軍隊、特に海軍においては「旗」は古来より非常に重要なものとされており、その扱いについては様々なルールがあります。
今回は海上自衛隊の規則から、どのように旗が扱われているのか解説していきます。
自衛艦旗の掲揚
海上自衛隊の艦船であることを示す自衛艦旗。
基本的に艦尾の旗竿に掲揚されます。
航行中は必ず掲げることとなっていますが、停泊中については幾つか決まり事があり
- 国内に停泊中は朝8時から日没まで
- 自衛隊の所属以外で旗を掲揚する船が近隣を通航する場合、相手の船から見えなくなるまで
- 外国港に停泊中は必要に応じて、いつでも掲揚する
となっています。
横須賀や呉などの港に行くと、夕暮れの時間に艦尾側で旗を降ろすシーンを見ることが出来ます。
特殊な船の場合
水上艦の場合、旗は常に掲揚することが出来ますが、旗を掲げる上で支障が出る艦種もあり、これらについては個別に対応が定められています。
まず1つが潜水艦。
浮上中は水上艦と同様に自衛艦旗を艦尾側に掲げますが、潜航準備を始める時に旗を仕舞います。
もう1つがエアクッション艇・LCAC。
エアクッション艇は現在、搭載艇ではなくて個別の「艦艇」として自衛艦籍にあるので、護衛艦と同様に自衛艦旗を掲揚することが出来ます。
しかし強力な推進器を備えているためか、基本的に旗を掲揚する事はありません。
代わりに船体に自衛艦旗と同様の塗装を施すことで、旗を掲げているのと同様の扱いを受けるものとされます。
また、いわゆる「内火艇」など艦に搭載されている小型船の場合。
これがなかなかややこしく
- 司令旗など別の旗を掲げている時
- 満艦飾、艦飾を実施している艦船の近くにいる時
- 港外を航行している時
- 外国船との交通時
など特定のケースを満たした場合に自衛艦旗を掲げるものとしています。
国旗の掲揚
日本国の国旗である日章旗ですが、海上自衛隊の護衛艦など艦船においては航海時には国旗を掲げず停泊中のみ船首側に掲げる規則となっています。

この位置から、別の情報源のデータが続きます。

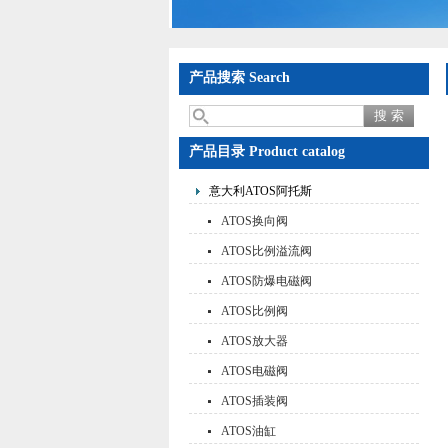
产品搜索 Search
产品目录 Product catalog
意大利ATOS阿托斯
ATOS换向阀
ATOS比例溢流阀
ATOS防爆电磁阀
ATOS比例阀
ATOS放大器
ATOS电磁阀
ATOS插装阀
ATOS油缸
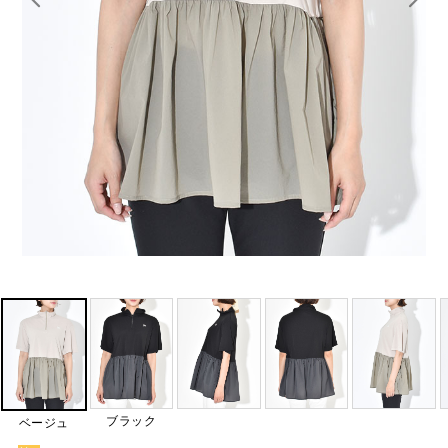
ブラック
ベージュ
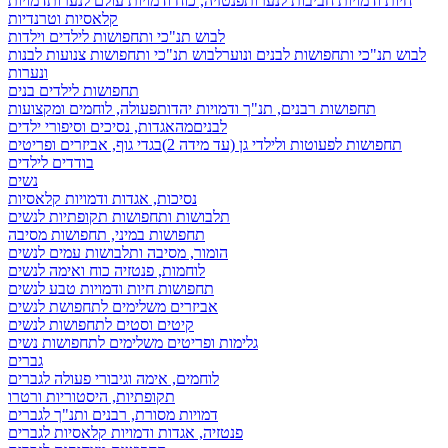
חיות ודמויות חביבות לנערות
פנטזיה, כוח ודמויות עולם לנערות
דמויות
קלאסיות וטרנדיות
לבוש תנ"כי ותחפושות לילדים וילדות
לבוש תנ"כי ותחפושות לבנים ונוער
לבוש תנ"כי ותחפושות צנועות לבנות
ונערות
תחפושות לילדים בנים
תחפושות רבנים, תנ"ך ודמויות יהדות
פעולה, לוחמים ומקצועות
לבנים
מהאגדות, נסיכים וסיפורי ילדים
תחפושות לפעוטות ולילדי גן (עד מידה 2)
בגדי גוף, אביזרים ופריטים
בודדים לילדים
נשים
נסיכות, אגדות ודמויות קלאסיות
תלבושות ותחפושות תקופתיות לנשים
תחפושות במיני, תחפושות מסיבה
הומור, מסיבה ותלבושות עמים לנשים
לוחמות, פנטזיה כוח ואימה לנשים
תחפושות חיות ודמויות טבע לנשים
אביזרים משלימים לתחפושת לנשים
קיטים וסטים לתחפושות לנשים
גלימות ופריטים משלימים לתחפושות נשים
גברים
לוחמים, אימה וגיבורי פעולה לגברים
תקופתיות, היסטוריות ורטרו
דמויות מסורת, רבנים ותנ"ך לגברים
פנטזיה, אגדות ודמויות קלאסיות לגברים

(ただし特別の必要があると責任者が判断した場合、航行中でも国旗を掲揚する)
掲げる時間は自衛艦旗を掲揚する時間と同様です。
また自衛艦旗を持たない支援船においては、港外を航行する場合などに艦尾に国旗を掲揚することとなっています。
(常時、人が乗り込む支援船については護衛艦等と同様に国旗を扱う)
戦闘旗
交戦中であることを示す『戦闘旗』ですが、海上自衛隊において『戦闘旗』という名称は存在しておらず、次のような規則で定められています。
法第76条第1項の規定により出動を命ぜられた自衛艦が、武力を行使する場合には、自衛艦旗をメインマストに掲揚するものを例とする。
2.前項の規定は、自衛艦が戦闘訓練を行なう場合に準用する。
(海上自衛隊旗章規則)
自衛隊法第76条第1項とは『防衛出動』のことです。
即ち訓練以外で海上自衛隊の艦がメインマストに旭日を掲げる時、それは即ち防衛出動が総理大臣より下命され、その武力を行使する時のみとなります。
とある護衛艦が退役を迎えた時、その艦長さんが「ただの一度も砲火を交えることなく引退出来るこの艦は幸せである」という旨の挨拶を述べられましたが、願わくば訓練以外でメインマストに掲げられた自衛艦旗を見る日が訪れないのを願いたいものです。